Charles Dickens

The letter had fallen on the ground. Looking carefully about him for an instant, Newman, impelled by curiosity to know the result of the design he had overheard from his office closet, caught it up and rapidly read as follows:

'GRIDE.

'I saw Bray again this morning, and proposed the day after tomorrow (as you suggested) for the marriage. There is no objection on his part, and all days are alike to his daughter. We will go together, and you must be with me by seven in the morning. I need not tell you to be punctual.

'Make no further visits to the girl in the meantime. You have been there, of late, much oftener than you should. She does not languish for you, and it might have been dangerous. Restrain your youthful ardour for eight-and-forty hours, and leave her to the father. You only undo what he does, and does well.

'Yours,

'RALPH NICKLEBY.'

A footstep was heard without. Newman dropped the letter on the same spot again, pressed it with his foot to prevent its fluttering away, regained his seat in a single stride, and looked as vacant and unconscious as ever mortal looked. Arthur Gride, after peering nervously about him, spied it on the ground, picked it up, and sitting down to write, glanced at Newman Noggs, who was staring at the wall with an intensity so remarkable, that Arthur was quite alarmed.

'Do you see anything particular, Mr Noggs?' said Arthur, trying to follow the direction of Newman's eyes--which was an impossibility, and a thing no man had ever done.

'Only a cobweb,' replied Newman.

'Oh! is that all?'

'No,' said Newman. 'There's a fly in it.'

'There are a good many cobwebs here,' observed Arthur Gride.

'So there are in our place,' returned Newman; 'and flies too.'

Newman appeared to derive great entertainment from this repartee, and to the great discomposure of Arthur Gride's nerves, produced a series of sharp cracks from his finger-joints, resembling the noise of a distant discharge of small artillery. Arthur succeeded in finishing his reply to Ralph's note, nevertheless, and at length handed it over to the eccentric messenger for delivery.

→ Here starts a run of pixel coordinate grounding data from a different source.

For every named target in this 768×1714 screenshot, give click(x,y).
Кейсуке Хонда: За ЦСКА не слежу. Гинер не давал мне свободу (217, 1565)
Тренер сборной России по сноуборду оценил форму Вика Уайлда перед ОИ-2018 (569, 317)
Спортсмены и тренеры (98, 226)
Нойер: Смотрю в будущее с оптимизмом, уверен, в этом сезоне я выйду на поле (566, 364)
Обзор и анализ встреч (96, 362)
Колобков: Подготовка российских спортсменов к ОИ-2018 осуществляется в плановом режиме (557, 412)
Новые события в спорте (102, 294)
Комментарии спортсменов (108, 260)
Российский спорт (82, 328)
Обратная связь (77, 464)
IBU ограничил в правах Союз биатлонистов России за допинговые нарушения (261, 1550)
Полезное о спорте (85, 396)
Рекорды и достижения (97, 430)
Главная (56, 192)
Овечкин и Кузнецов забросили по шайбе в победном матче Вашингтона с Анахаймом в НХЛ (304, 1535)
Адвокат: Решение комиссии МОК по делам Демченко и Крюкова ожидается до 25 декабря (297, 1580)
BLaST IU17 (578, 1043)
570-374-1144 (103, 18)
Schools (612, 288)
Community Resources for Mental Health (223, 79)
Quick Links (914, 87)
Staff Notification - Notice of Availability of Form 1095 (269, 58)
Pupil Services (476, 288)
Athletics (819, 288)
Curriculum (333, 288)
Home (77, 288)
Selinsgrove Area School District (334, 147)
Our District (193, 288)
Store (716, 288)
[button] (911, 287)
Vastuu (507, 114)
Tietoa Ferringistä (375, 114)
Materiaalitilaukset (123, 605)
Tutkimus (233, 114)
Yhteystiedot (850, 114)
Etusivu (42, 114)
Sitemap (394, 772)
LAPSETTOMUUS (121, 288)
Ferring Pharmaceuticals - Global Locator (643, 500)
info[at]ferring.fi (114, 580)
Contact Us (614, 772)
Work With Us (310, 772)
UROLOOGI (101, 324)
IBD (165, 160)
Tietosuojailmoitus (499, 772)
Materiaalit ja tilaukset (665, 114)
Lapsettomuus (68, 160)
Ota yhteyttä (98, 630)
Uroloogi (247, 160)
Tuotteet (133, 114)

'That's it, Mr Noggs,' said Gride.

Newman gave a nod, put it in his hat, and was shuffling away, when Gride, whose doting delight knew no bounds, beckoned him back again, and said, in a shrill whisper, and with a grin which puckered up his whole face, and almost obscured his eyes:

'Will you--will you take a little drop of something--just a taste?'

In good fellowship (if Arthur Gride had been capable of it) Newman would not have drunk with him one bubble of the richest wine that was ever made; but to see what he would be at, and to punish him as much as he could, he accepted the offer immediately.

Arthur Gride, therefore, again applied himself to the press, and from a shelf laden with tall Flemish drinking-glasses, and quaint bottles: some with necks like so many storks, and others with square Dutch-built bodies and short fat apoplectic throats: took down one dusty bottle of promising appearance, and two glasses of curiously small size.

'You never tasted this,' said Arthur. 'It's EAU-D'OR--golden water. I like it on account of its name. It's a delicious name. Water of gold, golden water! O dear me, it seems quite a sin to drink it!'

As his courage appeared to be fast failing him, and he trifled with the stopper in a manner which threatened the dismissal of the bottle to its old place, Newman took up one of the little glasses, and clinked it, twice or thrice, against the bottle, as a gentle reminder that he had not been helped yet. With a deep sigh, Arthur Gride slowly filled it--though not to the brim--and then filled his own.

'Stop, stop; don't drink it yet,' he said, laying his hand on Newman's; 'it was given to me, twenty years ago, and when I take a little taste, which is ve--ry seldom, I like to think of it beforehand, and tease myself. We'll drink a toast. Shall we drink a toast, Mr Noggs?'

'Ah!' said Newman, eyeing his little glass impatiently.